I developed an affinity for running a while back because I like to think on the go. For some reason I have these habits where I always have to be on my feet when I’m talking on the phone. I walk around when I’m talking to somebody. If I’m having a conversation while sitting down, I can’t help but to jar my right foot up and down like I’m tapping to a song or something. It’s a habit. And no different with running, except that when I’m running I’m thinking. My heart is pushing through blood and I’m getting a nice flow through my body — I like to imagine that I can get good productivity out of my brain when I’m exercising and thinking at the same time. Let’s call it exerthinking.
When I got back home I didn’t eat much of a solid breakfast. I ate a bowl of Mini Wheats, drank around three or four of those sugar-packed Sunny D orange juices, and then ensued to pop a bag of low fat popcorn. Needless to say the popcorn tasted awful, like it was completely flavorless. I need my popcorn coated with butter, damn it! Though, I finished the popcorn and went on with my day.
I gave some of my friends the link to this blog a couple of days ago, and I asked for one’s opinion today. “It’s cool man, but,” he said, as I interrupted him. “But what?” I asked. His reply: “The premise is great, because you’re writing about all the bad stuff you eat, but after a while it could potentially be boring. You should try eating healthy stuff in the long run and then balance it out. It will make the blog that much better.” That was pretty much the conversation. After having a few hours to digest those thoughts, I’m in agreeance with what he said: I will eventually delve into healthier food when I take up the nerve to get the right amount of material I need for all of it (I’m a man of constructiveness).

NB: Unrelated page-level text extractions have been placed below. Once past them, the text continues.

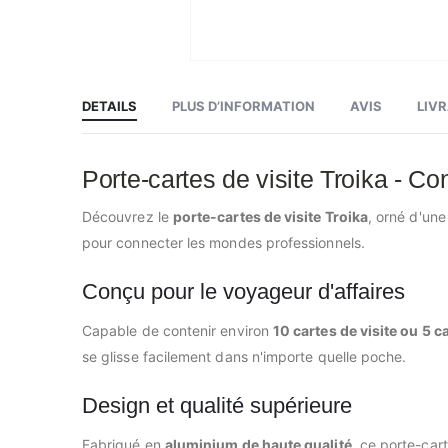
Skip
to
the
beginning
DETAILS
PLUS D’INFORMATION
AVIS
LIV
of
the
images
gallery
Porte-cartes de visite Troika - C
Découvrez le
porte-cartes de visite Troika
, orné d'une
pour connecter les mondes professionnels.
Conçu pour le voyageur d'affaires
Capable de contenir environ
10 cartes de visite ou 5 c
se glisse facilement dans n'importe quelle poche.
Design et qualité supérieure
Fabriqué en
aluminium de haute qualité
, ce porte-cart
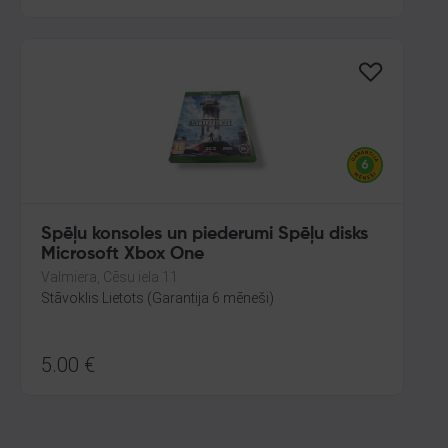
Spēļu konsoles un piederumi Spēļu disks
Microsoft Xbox One
Valmiera, Cēsu iela 11
Stāvoklis Lietots (Garantija 6 mēneši)
5.00
€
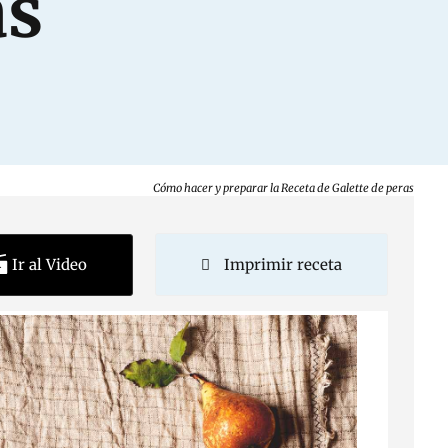
as
Cómo hacer y preparar la Receta de Galette de peras
Ir al Video
Imprimir receta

I ordered a Pizza Mia Pizza from Pizza Hut today. I needed something, anything quick to eat to fill my hunger’s needs. Comparing it to Pizza Hut’s other pizzas, I’ll say right off the bat that it’s obviously cheaper, but has less toppings (unless you order more, which would cost you $1.50 per topping) than an average pizza from PH. The cheese is actual mozzarella cheese, the sauce doesn’t suck (because it’s not as sour as it usually is), and the crust is a lot better. Oh, and the pizza is as greasy as all the others are. I looked up a little bit on the Pizza Mia Pizza, and on the Pizza Hut Wikipedia page, it says that one slice of the Pizza Mia Pizza weighs 83 grams. Are you freakin’ kiddin’ me, Wiki? So the eight pieces that are apart of the Pizza Mia all adds up to 664 grams? Jeez.

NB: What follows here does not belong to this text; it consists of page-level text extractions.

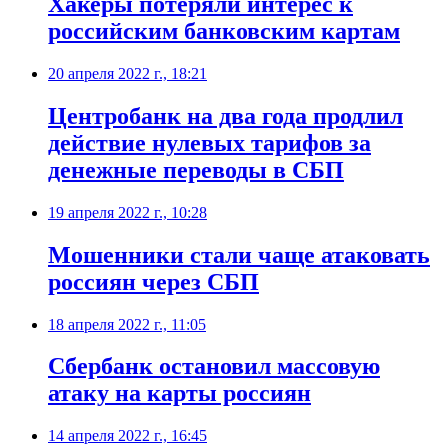
​Хакеры потеряли интерес к
российским банковским картам
20 апреля 2022 г., 18:21
Центробанк на два года продлил
действие нулевых тарифов за
денежные переводы в СБП
19 апреля 2022 г., 10:28
Мошенники стали чаще атаковать
россиян через СБП
18 апреля 2022 г., 11:05
Сбербанк остановил массовую
атаку на карты россиян
14 апреля 2022 г., 16:45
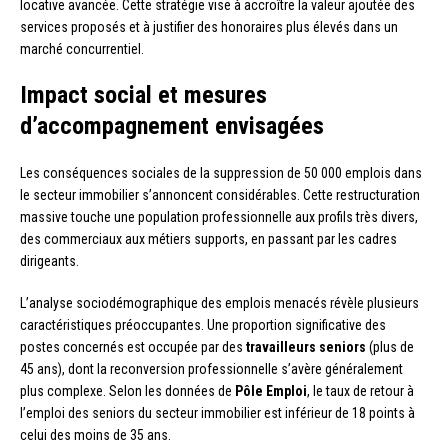
locative avancée. Cette stratégie vise à accroître la valeur ajoutée des
services proposés et à justifier des honoraires plus élevés dans un
marché concurrentiel.
Impact social et mesures
d’accompagnement envisagées
Les conséquences sociales de la suppression de 50 000 emplois dans
le secteur immobilier s’annoncent considérables. Cette restructuration
massive touche une population professionnelle aux profils très divers,
des commerciaux aux métiers supports, en passant par les cadres
dirigeants.
L’analyse sociodémographique des emplois menacés révèle plusieurs
caractéristiques préoccupantes. Une proportion significative des
postes concernés est occupée par des
travailleurs seniors
(plus de
45 ans), dont la reconversion professionnelle s’avère généralement
plus complexe. Selon les données de
Pôle Emploi
, le taux de retour à
l’emploi des seniors du secteur immobilier est inférieur de 18 points à
celui des moins de 35 ans.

(SIDE NOTE: Pizza Hut, what’s the deal? The Pizza Mia Pizza boxes have hearts on them and look like they’re designed prominently for a female’s pizza. I don’t get it. That’s all fine with me. But still, I don’t get it. It doesn’t hurt my masculinity one bit. I just want to be able to fathom the design of the pizza box or I’m going to lose my mind!)
Once dinner rolled around, my girlfriend surprised me by bringing over her world famous spaghetti. And when I said world famous, I’m not just joking, I’m being serious in the descent of how it got its meaning — it’s great spaghetti with all the right flavors. It comes at you like a spider monkey. The sauce is delicious that, when it amalgamates with the noodles, the heat and spiciness takes you over. I would say that I’m a very lucky man to have this gal.

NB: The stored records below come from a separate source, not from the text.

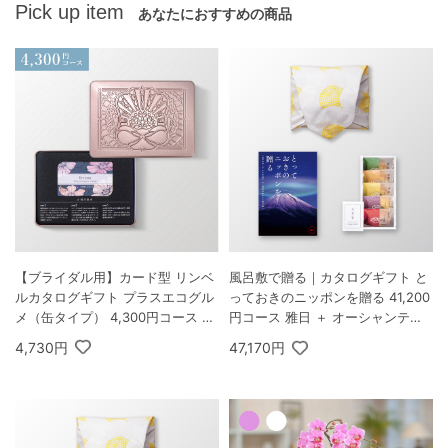
Pick up item
あなたにおすすめの商品
【ブライダル用】カード型 リンベ
風呂敷で贈る｜カタログギフト と
ルカタログギフト プラスエコグル
っておきのニッポンを贈る 41,200
メ（缶タイプ） 4,300円コース オ
円コース 雅日 ＋ オーシャンテー
リオン＆エコダイアナ
ル 極バームセット A
4,730円
47,170円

Though, with all the junk that I consumed today, from the Pizza Mia Pizza to my girlfriend’s world famous spaghetti, all being washed down by about 11 or 12 bottles of Pure Life water, I can only make a prediction on how many calories and carbs that I assimilated from all of that. Don’t remind me.
My American Dream: To construct a freakin’ stable eating system for myself.
(For an ending note: I’m going to be gone for the rest of this week until Sunday night or Monday morning. My cousin is getting married and I’m going to be gone to the wedding. I’ll be back to write about all the junk that I eat while I’m gone, because there’s going to be quite a bit — wait, I’m underestimating myself! There’s going to be A LOT of junk that I voraciously devour into bite size amounts.)